(Data entries)
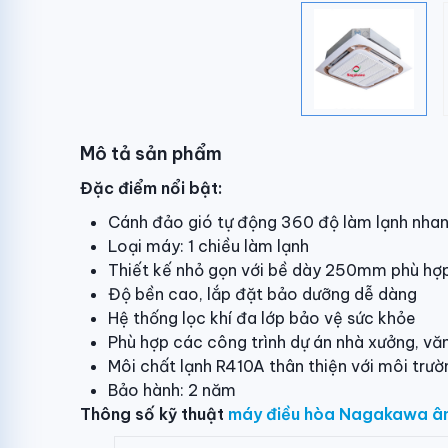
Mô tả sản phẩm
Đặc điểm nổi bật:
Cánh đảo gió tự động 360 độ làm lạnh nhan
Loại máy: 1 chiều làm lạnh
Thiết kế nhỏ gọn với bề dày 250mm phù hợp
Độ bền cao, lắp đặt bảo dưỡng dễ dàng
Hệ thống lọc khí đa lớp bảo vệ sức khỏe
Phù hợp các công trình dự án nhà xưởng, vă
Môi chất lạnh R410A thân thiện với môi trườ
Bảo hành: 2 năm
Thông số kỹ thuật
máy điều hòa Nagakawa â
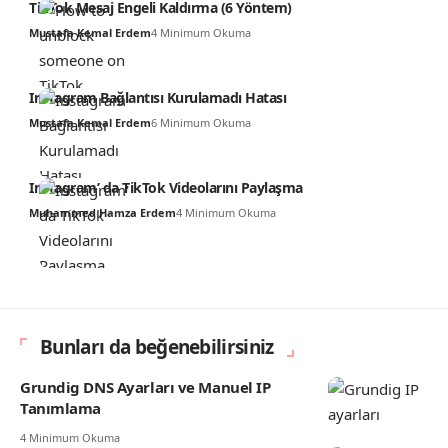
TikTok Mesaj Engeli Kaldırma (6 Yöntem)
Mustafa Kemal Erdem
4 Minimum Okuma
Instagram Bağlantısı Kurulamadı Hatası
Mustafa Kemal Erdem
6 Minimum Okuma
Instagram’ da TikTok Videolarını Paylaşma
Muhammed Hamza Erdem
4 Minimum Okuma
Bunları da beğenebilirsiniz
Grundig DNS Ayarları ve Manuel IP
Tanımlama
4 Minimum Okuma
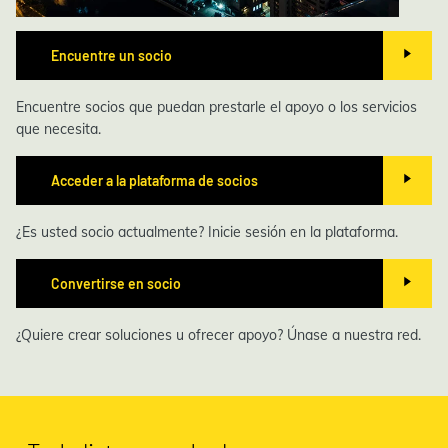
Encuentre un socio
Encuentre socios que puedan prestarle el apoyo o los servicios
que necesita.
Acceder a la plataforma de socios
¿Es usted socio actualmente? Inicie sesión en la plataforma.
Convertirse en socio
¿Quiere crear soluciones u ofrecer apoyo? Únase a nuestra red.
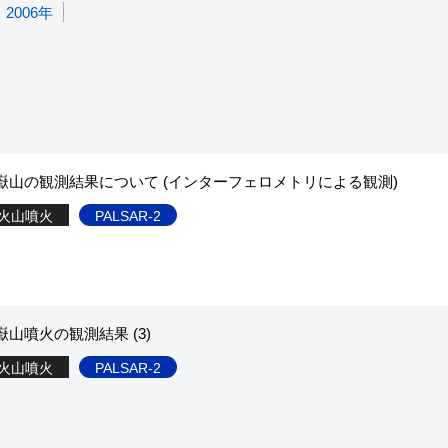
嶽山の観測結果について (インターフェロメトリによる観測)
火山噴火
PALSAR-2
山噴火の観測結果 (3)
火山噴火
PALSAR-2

--

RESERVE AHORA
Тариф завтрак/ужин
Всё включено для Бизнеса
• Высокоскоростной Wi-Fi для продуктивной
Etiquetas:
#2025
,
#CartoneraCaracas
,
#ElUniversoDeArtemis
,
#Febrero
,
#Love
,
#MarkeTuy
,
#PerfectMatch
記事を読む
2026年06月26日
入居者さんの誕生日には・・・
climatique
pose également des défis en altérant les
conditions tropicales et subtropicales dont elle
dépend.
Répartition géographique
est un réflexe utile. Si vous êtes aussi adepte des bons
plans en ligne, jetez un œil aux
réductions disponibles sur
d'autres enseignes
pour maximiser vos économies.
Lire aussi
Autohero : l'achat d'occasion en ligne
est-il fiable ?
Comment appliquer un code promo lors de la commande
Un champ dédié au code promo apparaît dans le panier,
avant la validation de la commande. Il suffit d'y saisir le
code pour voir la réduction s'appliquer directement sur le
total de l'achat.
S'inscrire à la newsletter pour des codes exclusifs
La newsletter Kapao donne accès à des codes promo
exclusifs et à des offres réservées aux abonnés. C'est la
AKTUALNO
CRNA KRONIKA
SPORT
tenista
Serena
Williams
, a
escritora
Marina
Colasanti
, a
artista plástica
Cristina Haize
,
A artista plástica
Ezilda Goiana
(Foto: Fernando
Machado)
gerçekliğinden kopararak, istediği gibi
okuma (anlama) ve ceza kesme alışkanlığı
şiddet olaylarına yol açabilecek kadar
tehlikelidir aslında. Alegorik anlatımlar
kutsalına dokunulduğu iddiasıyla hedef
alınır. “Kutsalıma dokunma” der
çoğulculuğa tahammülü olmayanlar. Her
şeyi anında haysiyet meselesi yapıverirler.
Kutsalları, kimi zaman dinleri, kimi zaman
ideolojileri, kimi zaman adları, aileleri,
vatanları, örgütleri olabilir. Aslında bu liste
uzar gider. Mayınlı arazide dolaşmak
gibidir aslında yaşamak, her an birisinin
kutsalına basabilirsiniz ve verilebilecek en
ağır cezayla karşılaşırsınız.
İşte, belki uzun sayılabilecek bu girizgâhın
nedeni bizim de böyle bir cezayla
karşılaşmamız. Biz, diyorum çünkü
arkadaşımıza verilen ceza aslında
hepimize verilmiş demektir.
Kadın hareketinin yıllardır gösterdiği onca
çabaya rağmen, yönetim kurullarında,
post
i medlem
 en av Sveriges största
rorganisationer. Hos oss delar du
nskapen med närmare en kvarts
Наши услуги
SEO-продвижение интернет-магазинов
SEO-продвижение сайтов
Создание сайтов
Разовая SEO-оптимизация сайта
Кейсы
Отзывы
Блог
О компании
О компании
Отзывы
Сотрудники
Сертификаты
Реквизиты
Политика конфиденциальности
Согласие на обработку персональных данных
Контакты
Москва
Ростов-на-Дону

--

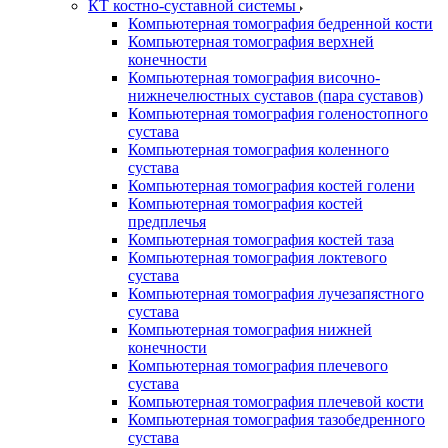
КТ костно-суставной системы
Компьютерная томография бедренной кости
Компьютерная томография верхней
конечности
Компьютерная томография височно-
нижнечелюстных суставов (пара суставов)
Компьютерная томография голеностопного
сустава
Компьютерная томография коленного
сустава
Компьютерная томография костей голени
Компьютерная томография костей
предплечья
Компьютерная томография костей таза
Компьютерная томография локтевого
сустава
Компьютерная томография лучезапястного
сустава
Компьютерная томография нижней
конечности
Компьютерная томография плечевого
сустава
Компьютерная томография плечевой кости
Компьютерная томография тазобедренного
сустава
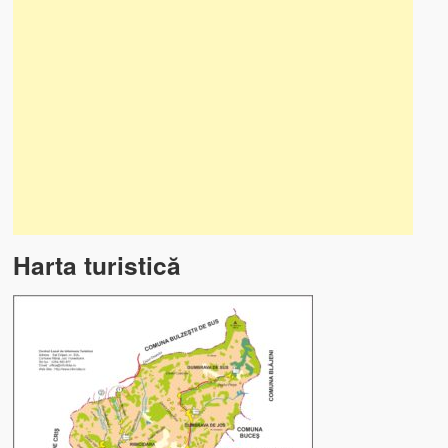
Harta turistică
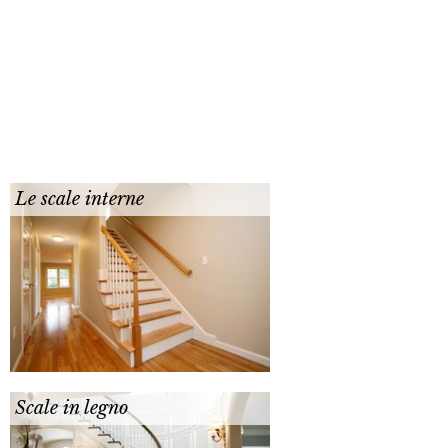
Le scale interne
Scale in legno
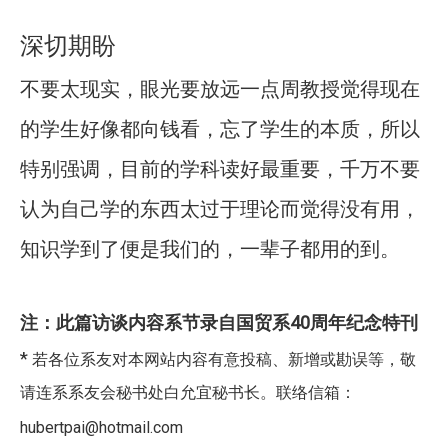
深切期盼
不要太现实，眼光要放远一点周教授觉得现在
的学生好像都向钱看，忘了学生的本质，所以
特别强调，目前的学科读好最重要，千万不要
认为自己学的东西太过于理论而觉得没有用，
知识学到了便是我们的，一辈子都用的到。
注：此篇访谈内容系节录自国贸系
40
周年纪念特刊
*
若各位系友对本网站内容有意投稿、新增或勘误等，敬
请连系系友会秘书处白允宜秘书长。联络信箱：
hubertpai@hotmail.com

Description of the task — With the line that has "RESERVE AHORA" as the first and the line that has "Un champ dédié" as the last, repeat exactly that run of lines above and no more.

Solution for this problem —
RESERVE AHORA
Тариф завтрак/ужин
Всё включено для Бизнеса
• Высокоскоростной Wi-Fi для продуктивной
Etiquetas:
#2025
,
#CartoneraCaracas
,
#ElUniversoDeArtemis
,
#Febrero
,
#Love
,
#MarkeTuy
,
#PerfectMatch
記事を読む
2026年06月26日
入居者さんの誕生日には・・・
climatique
pose également des défis en altérant les
conditions tropicales et subtropicales dont elle
dépend.
Répartition géographique
est un réflexe utile. Si vous êtes aussi adepte des bons
plans en ligne, jetez un œil aux
réductions disponibles sur
d'autres enseignes
pour maximiser vos économies.
Lire aussi
Autohero : l'achat d'occasion en ligne
est-il fiable ?
Comment appliquer un code promo lors de la commande
Un champ dédié au code promo apparaît dans le panier,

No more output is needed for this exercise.